Aggregate: probes_fail_closed=10/10, controls_pass=4/4, any_fail_open=false, any_PASS_emitted_for_invalid=false, any_SEAL_emitted_for_invalid=false, OVERALL: PASS.

Detector-correctness rule exercised

P10's rejection message contains the substring SEMANTIC_TEXT_AS_CODE_PASS (which contains PASS), but the process exits 3 → token_emitted=false. The harness correctly counts this as FAIL_CLOSED, not FAIL_OPEN — reproducing the exact v0.2 gotcha (a *_REJECTED message must not be mistaken for an emitted token).

2. Pack self-verification gates (the pack is itself a TKT packet)

Command: bash commands.sh · cwd: pack root · Expected: 0 · Actual: 0 · OVERALL_RESULT: PASS

Gate	Checks	Expected	Actual
G0_manifest	tree pin + `shasum -a 256 -c HASH_MANIFEST.txt`	0	0
G1_harness	`python3 harness/tkt_base_harness.py`	0	0
G2_required_files	28 required pack files present	0	0
G3_overclaim_guard	policy + limitations name the 3 forbidden tokens	0	0

exit_codes.json sha256=21e03bcbf53f9044312e0c769cd63e32861c7583a00f99df56633b382111f581 — byte-stable across reruns (verified before==after).

3. L0/L1 — file pass + reconstruction

L0: shasum -a 256 -c HASH_MANIFEST.txt → ALL OK (28/28); tree pin MATCH (packet_tree.sha256 = 6a6137d1… == sha256(HASH_MANIFEST.txt)).
L1: bash RERUN.sh → RERUN_RESULT: PASS (exit 0). Reconstructs into a fresh mktemp -d, reverifies manifest + tree + gates + harness independent of the working dir.
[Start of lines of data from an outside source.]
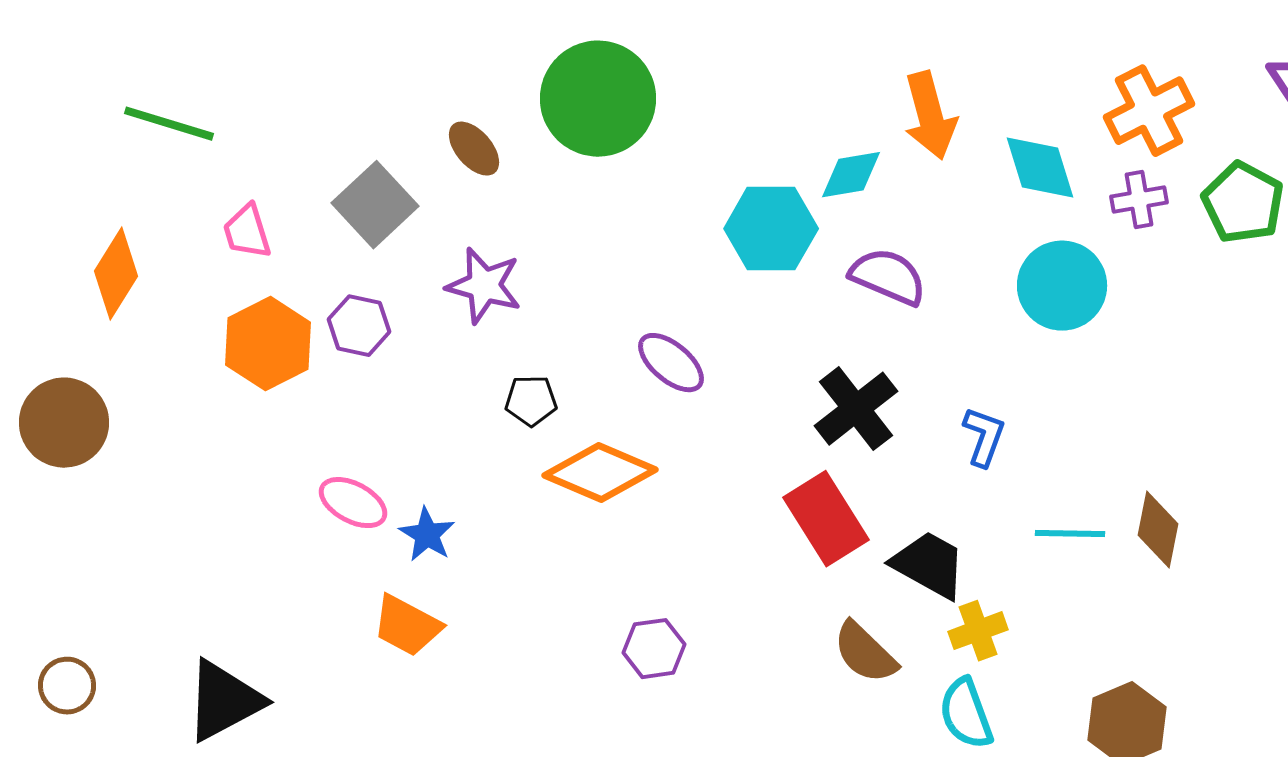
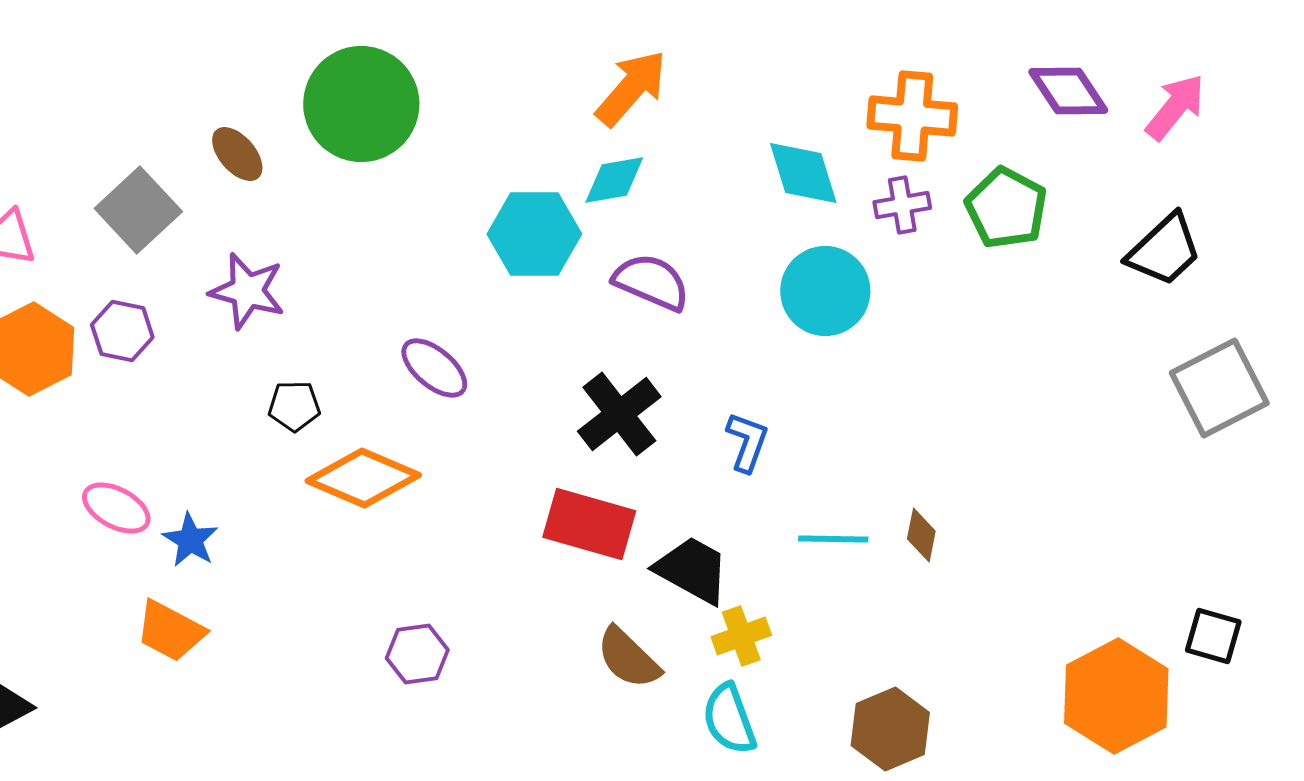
orange cross: (1149, 111) -> (912, 116), turned 32
orange arrow: (930, 116) -> (631, 88), moved, turned -124
red rectangle: (826, 519) -> (589, 524), turned -42
brown diamond: (1158, 530) -> (921, 535), size x0.7

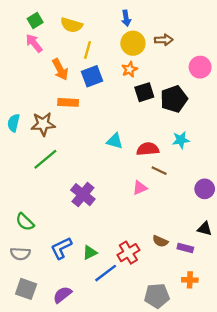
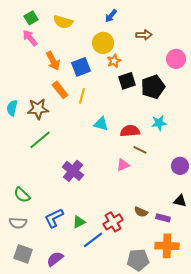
blue arrow: (126, 18) -> (111, 16), turned 48
yellow circle: (133, 43) -> (103, 43), moved
yellow line: (87, 50) -> (82, 96), moved
orange rectangle: (68, 102) -> (60, 90), turned 48
orange cross: (190, 280) -> (167, 246), size x1.6

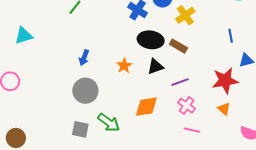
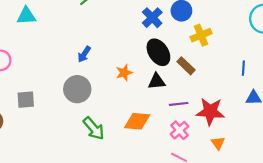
black ellipse: (151, 40) -> (158, 52), turned 35
red star: (225, 81) -> (210, 112), moved
gray square: (80, 129) -> (26, 100), moved, turned -30

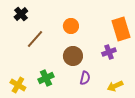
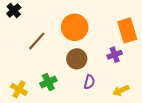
black cross: (21, 14) -> (14, 10), moved
orange circle: (71, 26) -> (75, 27), size x1.6

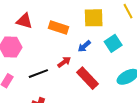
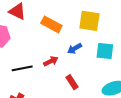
cyan square: (113, 43) -> (105, 51), turned 30
red rectangle: (87, 78) -> (72, 82), size x0.6

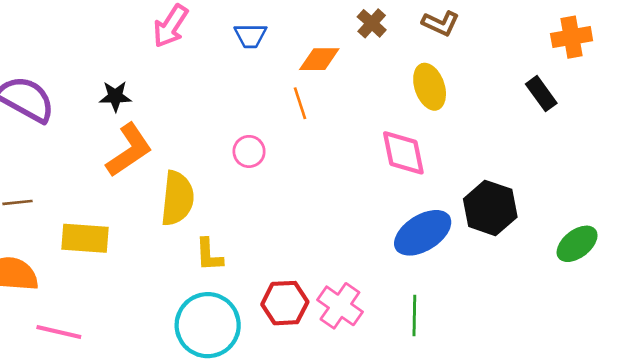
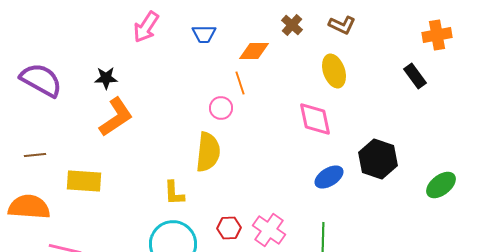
pink circle: (249, 151) -> (221, 108), moved
yellow semicircle: (177, 198) -> (208, 152), moved
blue ellipse: (423, 233) -> (329, 177), size x0.7
red hexagon: (285, 303) -> (229, 228), size x0.7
4. Fresh reconstruction from KB

Recorded in the checkpoint and current-state after publication: the pack is fetched back from KB into a clean /tmp dir and shasum -a 256 -c HASH_MANIFEST.txt + bash commands.sh are re-run. (See checkpoint §"Fresh KB reconstruct".)

5. Scope reality checks

No FIX7/T1 surface touched · no v0.2 destructive mutation · no production action · no Codex call · no owner ask · no canonical registry/index fold · no NVSZ root designated · no semantic PASS emitted.
The harness writes only exit codes + local logs; emits no seal, writes no registry/PG/Directus row.

6. Verdict

Workstream C complete: the base validation harness exists, runs, and fails closed 10/10 with 0 fail-open; the pack self-verifies L0/L1/L2; the overclaim guard is executable (P10). TKT_BASE_RESULT: level_reached = L3 for the pack itself.